Tapi sayangnya dalam proses penulisan, kadangkala ada saja momen kehabisan ide atau tulisannya tidak mengalir dengan indah. Bagi penulis profesional mungkin ini bukan perkara sulit, tapi bagi pemula ini bencana. Satu persatu ketakutan muncul di benak mereka. Takut tulisannya dianggap jelek dan tidak dibaca orang lalu berujung tidak menulis. Pikiran negatif yang hadir seringkali menjadi momok. Padahal bisa jadi yang menjadi masalah bukan ditulisannya, tapi pola pikir penulisnya.
Nah..., mindset apa saja sih... yang perlu dibenahi supaya bisa menulis dengan tenang...?
Takut Dalam Diri Sendiri
Mindset pertama yang perlu perlahan diubah adalah soal
ketakutan dalam diri. Takut tidak ada yang membaca, takut dianggap jelek tulisannya, sok tahu, dan lain sebagainya. “Intinya ada saja
alasan untuk tidak menulis, padahal belum dicoba.”
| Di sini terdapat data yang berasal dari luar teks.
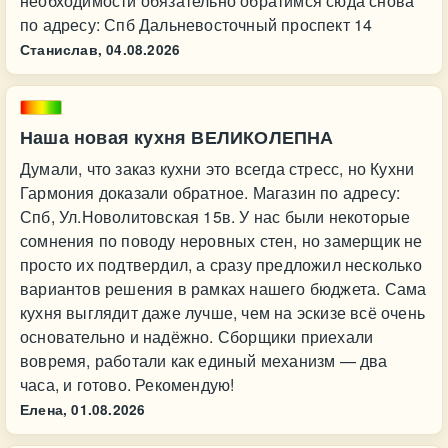
необходимости обязательно обратимся сюда снова
по адресу: Спб Дальневосточный проспект 14
Станислав,
04.08.2026
Наша новая кухня ВЕЛИКОЛЕПНА
Думали, что заказ кухни это всегда стресс, но Кухни
Гармония доказали обратное. Магазин по адресу:
Спб, Ул.Новолитовская 15в. У нас были некоторые
сомнения по поводу неровных стен, но замерщик не
просто их подтвердил, а сразу предложил несколько
вариантов решения в рамках нашего бюджета. Сама
кухня выглядит даже лучше, чем на эскизе всё очень
основательно и надёжно. Сборщики приехали
вовремя, работали как единый механизм — два
часа, и готово. Рекомендую!
Елена,
01.08.2026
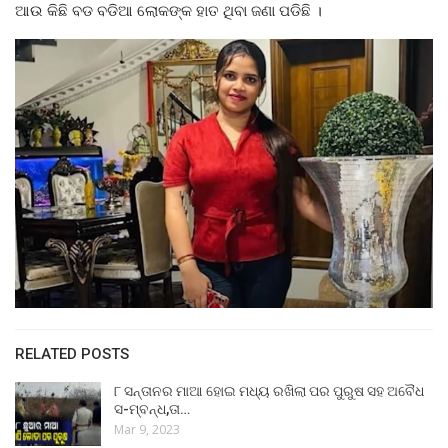
ଆଉ କିଛି ବଡ ବଡିଆ ଲୋକଙ୍କ ହାତ ଥିବା ଜଣା ପଡିଛି ।
RELATED POSTS
୮ ସନ୍ତାନର ମାଆ ହୋଇ ମଧ୍ୟ ରଖିଲା ପର ପୁରୁଷ ସହ ଅବୈଧ
ସ-ମ୍ବନ୍ଧ,ତା…
Mar 9, 2023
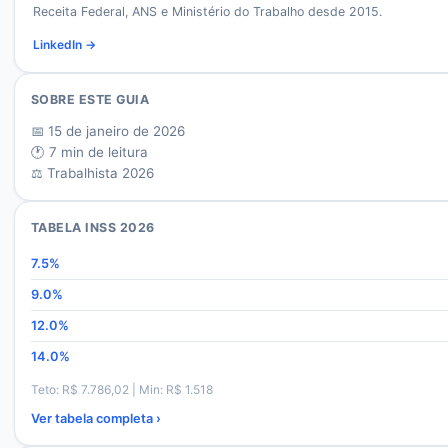
Receita Federal, ANS e Ministério do Trabalho desde 2015.
LinkedIn →
SOBRE ESTE GUIA
📅
15 de janeiro de 2026
🕐
7
min de leitura
⚖️ Trabalhista 2026
TABELA INSS 2026
7.5
%
9.0
%
12.0
%
14.0
%
Teto: R$
7.786,02
| Min: R$
1.518
Ver tabela completa ›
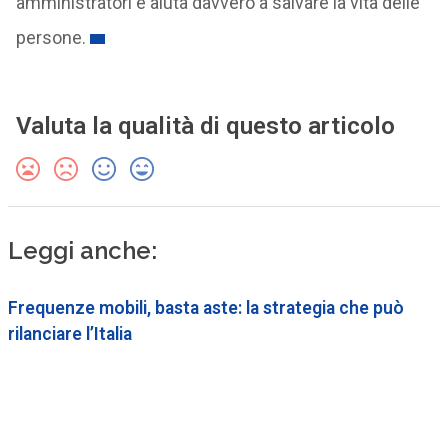
amministratori e aiuta davvero a salvare la vita delle
persone.
Valuta la qualità di questo articolo
Leggi anche:
Frequenze mobili, basta aste: la strategia che può
rilanciare l’Italia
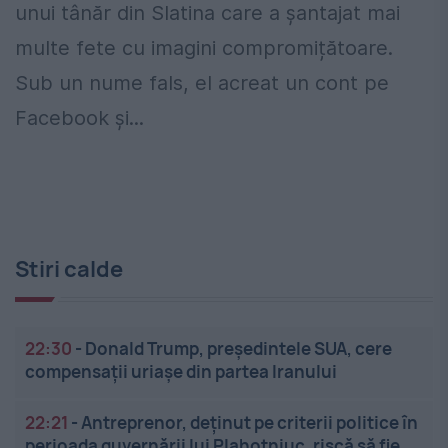
unui tânăr din Slatina care a șantajat mai
multe fete cu imagini compromițătoare.
Sub un nume fals, el acreat un cont pe
Facebook și...
Stiri calde
22:30
-
Donald Trump, președintele SUA, cere
compensații uriașe din partea Iranului
22:21
-
Antreprenor, deţinut pe criterii politice în
perioada guvernării lui Plahotniuc, riscă să fie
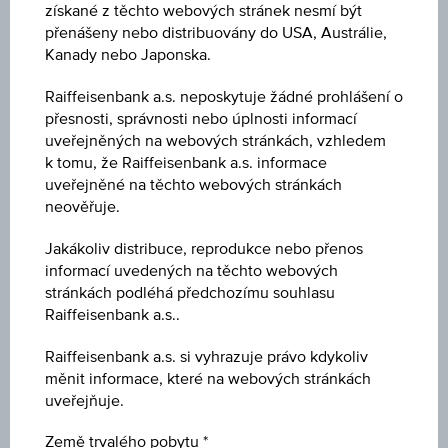
získané z těchto webových stránek nesmí být
Tržní data
přenášeny nebo distribuovány do USA, Austrálie,
Kanady nebo Japonska.
No data found
Raiffeisenbank a.s. neposkytuje žádné prohlášení o
přesnosti, správnosti nebo úplnosti informací
uveřejněných na webových stránkách, vzhledem
Klíčové údaje
k tomu, že Raiffeisenbank a.s. informace
uveřejněné na těchto webových stránkách
neověřuje.
Důležité hodnoty
Jakákoliv distribuce, reprodukce nebo přenos
informací uvedených na těchto webových
stránkách podléhá předchozímu souhlasu
Raiffeisenbank a.s..
1D
Raiffeisenbank a.s. si vyhrazuje právo kdykoliv
měnit informace, které na webových stránkách
uveřejňuje.
1M
Země trvalého pobytu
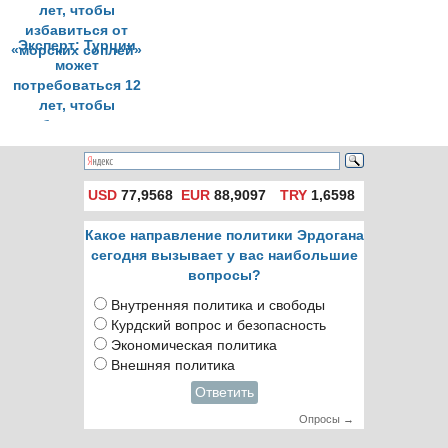
Эксперт: Турции
может
потребоваться 12
лет, чтобы
избавиться от
«морских соплей»
USD
77,9568
EUR
88,9097
TRY
1,6598
Какое направление политики Эрдогана
сегодня вызывает у вас наибольшие
вопросы?
Внутренняя политика и свободы
Курдский вопрос и безопасность
Экономическая политика
Внешняя политика
Ответить
Опросы →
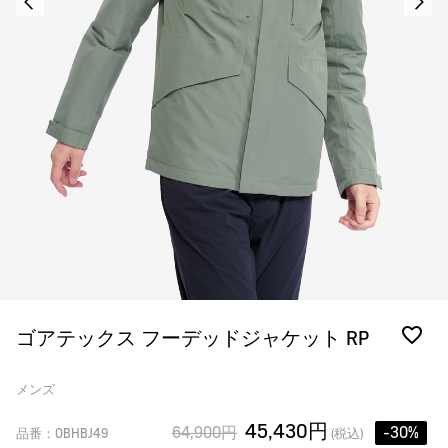
ゴアテックス フーデッドジャケット RP
メンズ
45,430円
64,900円
-30%
品番：OBHBJ49
(税込)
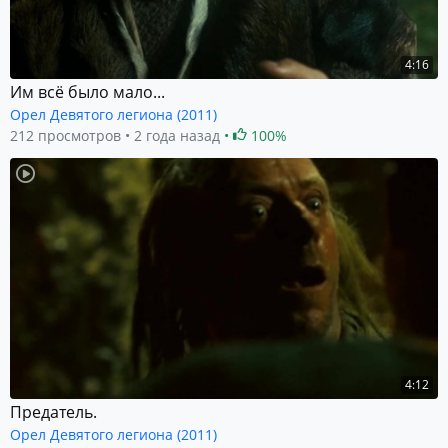
4:16
Им всё было мало...
Орел Девятого легиона (2011)
212 просмотров
2 года назад
100%
4:12
Предатель.
Орел Девятого легиона (2011)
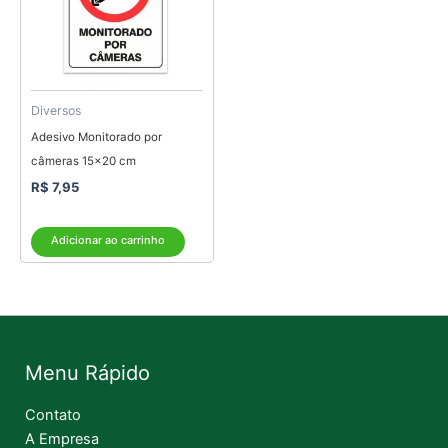
Diversos
Adesivo Monitorado por
câmeras 15×20 cm
R$
7,95
Adicionar ao carrinho
Menu Rápido
Contato
A Empresa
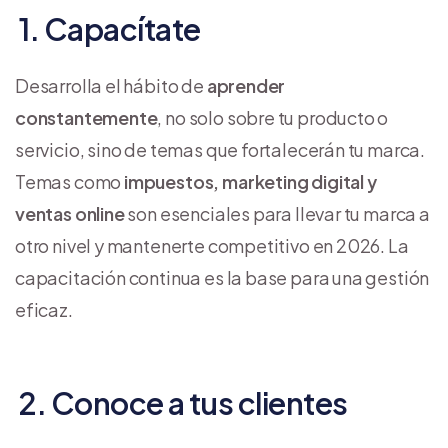
1. Capacítate
Desarrolla el hábito de
aprender
constantemente
, no solo sobre tu producto o
servicio, sino de temas que fortalecerán tu marca.
Temas como
impuestos, marketing digital y
ventas online
son esenciales para llevar tu marca a
otro nivel y mantenerte competitivo en 2026. La
capacitación continua es la base para una gestión
eficaz.
2. Conoce a tus clientes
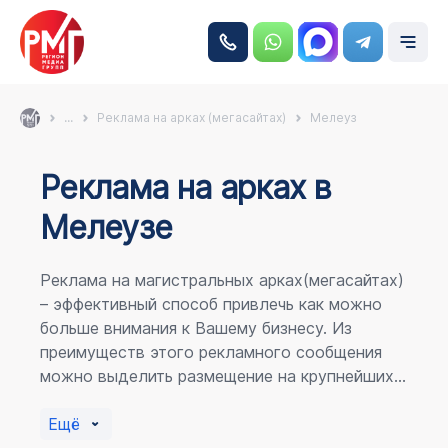
...
Реклама на арках (мегасайтах)
Мелеуз
Реклама на аркаx в
Мелеузе
Реклама на магистральных арках(мегасайтах)
– эффективный способ привлечь как можно
больше внимания к Вашему бизнесу. Из
преимуществ этого рекламного сообщения
можно выделить размещение на крупнейших
магистралях города, по отношению к
пешеходному потоку расположение в прямой
Ещё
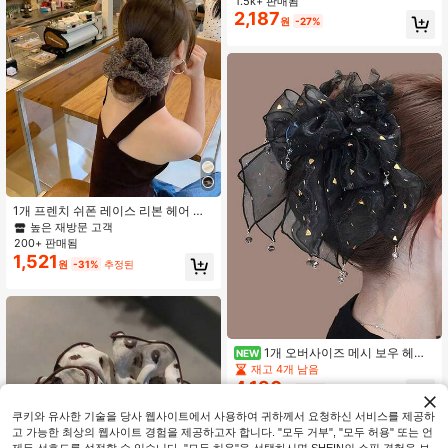
1.5k+ 판매됨
2,187
원
-27%
1개 프렌치 쉬폰 레이스 리본 헤어 스
크런치, 일상, 휴가 및 캐주얼한 상황
높은 재방문 고객
에 적합, 우아하고 독특한, 헤어 타이,
200+ 판매됨
헤어 액세서리
1,521
원
-31%
추정된
1개 오버사이즈 메시 보우 헤어
NEW
클립, 크리스탈 펜던트가 달린 블랙 샤
재고 4개 남음
이니 메시 보우, 일상/파티 착용을 위
4,190
원
-24%
한 우아한 여성 헤어 액세서리
쿠키와 유사한 기술을 당사 웹사이트에서 사용하여 귀하께서 요청하신 서비스를 제공하
고 가능한 최상의 웹사이트 경험을 제공하고자 합니다. "모두 거부", "모두 허용" 또는 언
Ketakutan yang muncul itu sebenarnya wajar, karena Anda berusaha keluar dari zona nyaman.
Tapi hati-hati, jangan sampai
Anda menyesal karena tidak sama sekali mencoba.
Ketakutan sebagaimana contoh diatas, sebenarnya masalahnya hanya satu: Anda butuh validasi. Terlebih, orang juga cenderung
tidak ingin terlihat menyedihkan
di depan
orang lain. Anda pasti tidak mau khan...!!!
orang lain
melihat diri Anda yang masih di bawah sekali...!?! Itu
sebabnya Anda bertahan di zona
nyaman dengan dalih ketakutan tadi.
Saran: Coba dulu. Bagimana tulisan Anda dianggap jelek, tidak dibaca orang caranya dan sebagainya kalau Anda tidak menulis dan mempublikasikannya...?? Kadangkala pikiran kita saja yang rumit dan sulit, padahal kenyataannya tidak begitu. Jadi, coba dulu...!?!
Merasa Tidak Berbakat
Banyak kejadian, penulis berhenti menulis di tengah jalan.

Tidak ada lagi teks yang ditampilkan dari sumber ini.